Task material:
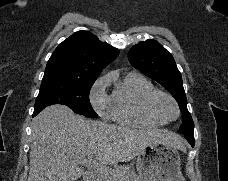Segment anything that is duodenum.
<instances>
[{
  "mask_svg": "<svg viewBox=\"0 0 228 181\" xmlns=\"http://www.w3.org/2000/svg\"><path fill=\"white\" fill-rule=\"evenodd\" d=\"M81 178L86 179V181H95V178H92L91 174H82Z\"/></svg>",
  "mask_w": 228,
  "mask_h": 181,
  "instance_id": "410a0bca",
  "label": "duodenum"
}]
</instances>
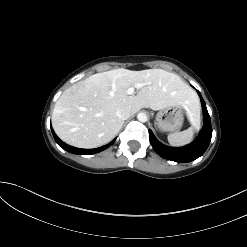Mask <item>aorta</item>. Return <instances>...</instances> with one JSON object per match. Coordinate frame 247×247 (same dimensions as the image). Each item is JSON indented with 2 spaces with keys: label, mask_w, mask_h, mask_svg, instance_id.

Work order: Repeat each of the records exactly as written, except for the pictures, which are to be left out.

Exercise output:
Segment anything that is duodenum.
<instances>
[{
  "mask_svg": "<svg viewBox=\"0 0 228 181\" xmlns=\"http://www.w3.org/2000/svg\"><path fill=\"white\" fill-rule=\"evenodd\" d=\"M81 178L86 179V181H95V178H92L91 174H82Z\"/></svg>",
  "mask_w": 228,
  "mask_h": 181,
  "instance_id": "410a0bca",
  "label": "duodenum"
}]
</instances>
Mask <item>aorta</item>. Return <instances>...</instances> with one JSON object per match. Coordinate frame 247×247 (same dimensions as the image). Each item is JSON indented with 2 spaces with keys: label, mask_w, mask_h, mask_svg, instance_id.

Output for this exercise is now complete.